Cellulitis is an acute bacterial infection of the dermis and subcutaneous tissue presenting with warmth, erythema, edema, and tenderness; erysipelas is a more superficial variant with raised, sharply demarcated borders, typically caused by β-hemolytic streptococci. S. aureus (including MRSA) and streptococci are common pathogens; animal bites introduce Pasteurella, and water exposure suggests Vibrio/Aeromonas. Diagnosis is clinical; routine cultures are often low yield. Management is risk-stratified: oral anti-streptococcal agents for nonpurulent cases without systemic signs; MRSA-active agents for purulent infections or specific risks; IV therapy for severe/systemic illness. Preventing recurrence focuses on edema management, skin barrier repair, and addressing tinea pedis or interdigital maceration.
Epidemiology and Risk Factors
- Common in adults; lower extremities most often.
- Risk factors: breaks in skin (tinea pedis, ulcers, wounds), chronic edema/lymphedema, venous insufficiency, obesity, diabetes, prior cellulitis, eczema, immunosuppression.
Clinical Features
- Cellulitis: ill-defined erythema, warmth, swelling, tenderness; may have fever/chills.
- Erysipelas: abrupt onset, raised well-demarcated erythema with peau d’orange, often face or lower legs; systemic symptoms more common.
- Purulent infections suggest S. aureus; nonpurulent more likely streptococcal.
- Consider mimics: stasis dermatitis, contact dermatitis, gout, DVT, acute lipodermatosclerosis.
Diagnosis and Workup
- Clinical diagnosis; cultures from intact skin are not useful.
- Obtain cultures from purulent drainage/abscesses; consider blood cultures if severe systemic illness, immunosuppressed, animal bites, water exposure, or unusual settings.
- Labs/imaging: CBC, CRP if severe; ultrasound to detect occult abscess; MRI if concern for necrotizing infection.
Management
- Determine severity and purulence
- Nonpurulent, mild (no systemic signs): target streptococci.
- Purulent or with abscess: incision and drainage; consider MRSA coverage.
- Outpatient oral regimens (typical durations 5–7 days, extend if slow response)
- Nonpurulent: penicillin VK, amoxicillin, cephalexin, or dicloxacillin.

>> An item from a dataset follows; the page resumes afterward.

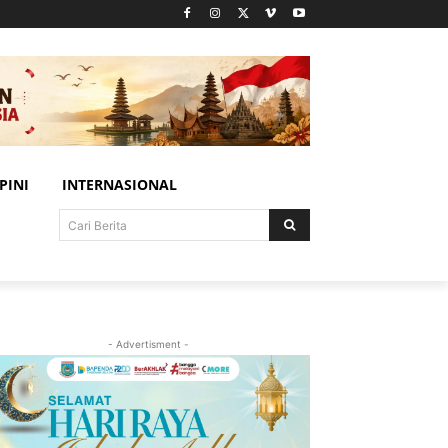
PINI
INTERNASIONAL
Cari Berita
- Advertisment -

- β-lactam allergy: clindamycin.
- Purulent or MRSA risk (prior MRSA, IVDU, penetrating trauma, failed therapy): TMP-SMX or doxycycline; add β-lactam (e.g., amoxicillin) for streptococcal coverage if using TMP-SMX/doxycycline alone.
- Inpatient/IV regimens
- Moderate–severe nonpurulent: cefazolin, ceftriaxone, or clindamycin.
- Severe or MRSA risk: vancomycin; alternatives include daptomycin, linezolid (monitor for myelosuppression/serotonin syndrome), or ceftaroline.
- Necrotizing infection suspicion (pain out of proportion, bullae, crepitus, rapid progression, systemic toxicity): urgent surgical consult; broad-spectrum coverage (vancomycin + piperacillin-tazobactam or carbapenem) and source control.
- Special exposures
- Animal/human bites: amoxicillin-clavulanate; alternatives for allergy (doxycycline + metronidazole, or moxifloxacin).
- Freshwater: Aeromonas—fluoroquinolones.
- Saltwater: Vibrio vulnificus—doxycycline + third-generation cephalosporin.
- Recurrence prevention
- Treat interdigital tinea pedis; daily foot care and drying of toe webs.
- Manage edema/lymphedema with compression, elevation, weight management.
- Skin care: emollients, treat eczema/cracks; nail care.
- Consider prophylactic penicillin (e.g., penicillin VK 250 mg bid) for frequent recurrences after risk-factor control.
- Patient education and follow-up
- Outline erythema to monitor progression; reassess within 48–72 hours.
- Expect initial worsening in first 24 hours due to inflammation after antibiotics; ensure adherence.
References (recent guidelines and key reviews)
- IDSA guidelines for skin and soft tissue infections, updates 2021–2024.
- Trials on MRSA-active vs β-lactam therapy by purulence status, 2021–2024.
- Recurrence prevention strategies and lymphedema management literature, 2022–2024.